Senator Warren: Well, thank you, Deputy Secretary. You know, this proposal would help un-rig our tax system just a little bit, making sure that the wealthy have to pay the taxes they owe, just like everyone else does. So tell me, why have the lobbyists been fighting this proposal so fiercely? Small businesses have been putting together W-2s for their employees every year for a zillion years – don’t tell me that the banks can’t do this.

Deputy Secretary Wally Adeyemo: Senator, those who don’t seek to pay their fair share will go to no ends to try and avoid taxation, and that’s exactly what we’re seeing here. The President’s goal ultimately is to level the playing field so that wealthy individuals have to pay taxes in the same way that working class pay every day in America.

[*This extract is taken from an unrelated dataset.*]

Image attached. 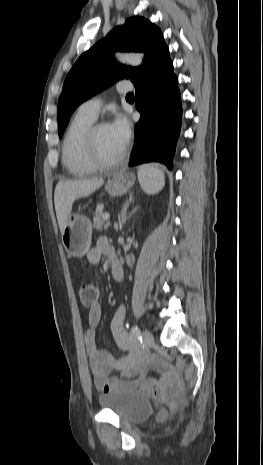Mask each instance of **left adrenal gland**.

Senator Warren: Well, thank you very much. You know, the Democrats are fighting for tax reforms that will help ensure that the very rich and giant corporations start paying their fair share. And, I get it, that the lobbyists and the rich people that they represent are going to fight us with everything they’ve got, including spending millions on these campaigns, but we need to make the tax system fairer, and this is one of the critical ways we can do it. Thank you for your help on this. Thank you, Mr. Chairman.